Chapter 51 - Electronic solvation dynamics in non-polar supercritical fluids

Abstract

Solvation dynamics is usually investigated by following in “real time” the response of the medium to an impulsive redistribution of charge of a solute. Experimentally, short pulse excitation of a chromophore creates instantaneously a “new” molecule, to which the surrounding solvent molecules respond. Contrary to liquids, studies of non-polar solvation dynamics in supercritical fluids (SCFs) are very rare and a molecular level description of the solvation process is still needed.

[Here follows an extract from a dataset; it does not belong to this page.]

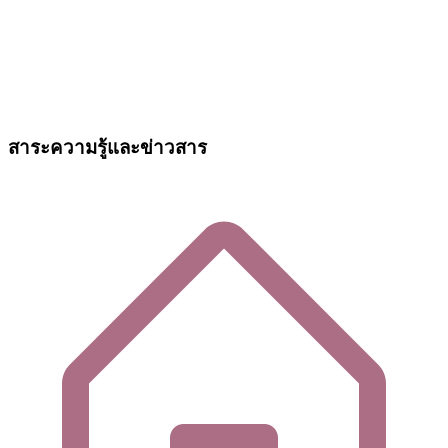
สาระความรู้และข่าวสาร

In particular, the strong local density fluctuations appearing near the critical point, which are responsible for most of the unusual solvation properties of SCFs, may influence significantly the solute-solvent structural and dynamical properties. This chapter investigates SC Argon as a model non-polar solvent. Rydberg states are used to get an insight into the non-polar solvation dynamics. This chapter investigates, experimentally, steady-state (absorption and fluorescence) spectroscopy of the Rydberg transition over a wide range of thermodynamical conditions in the Ar supercritical (SC) domain. Then, molecular dynamics (MD) simulations, whose validity is checked by reproducing the steady-state spectroscopic observables, are used to explore the details of structural rearrangements and solvation dynamics upon excitation of a Rydberg state. In particular, the influence of the near-critical local density fluctuations on solvation dynamics is analyzed.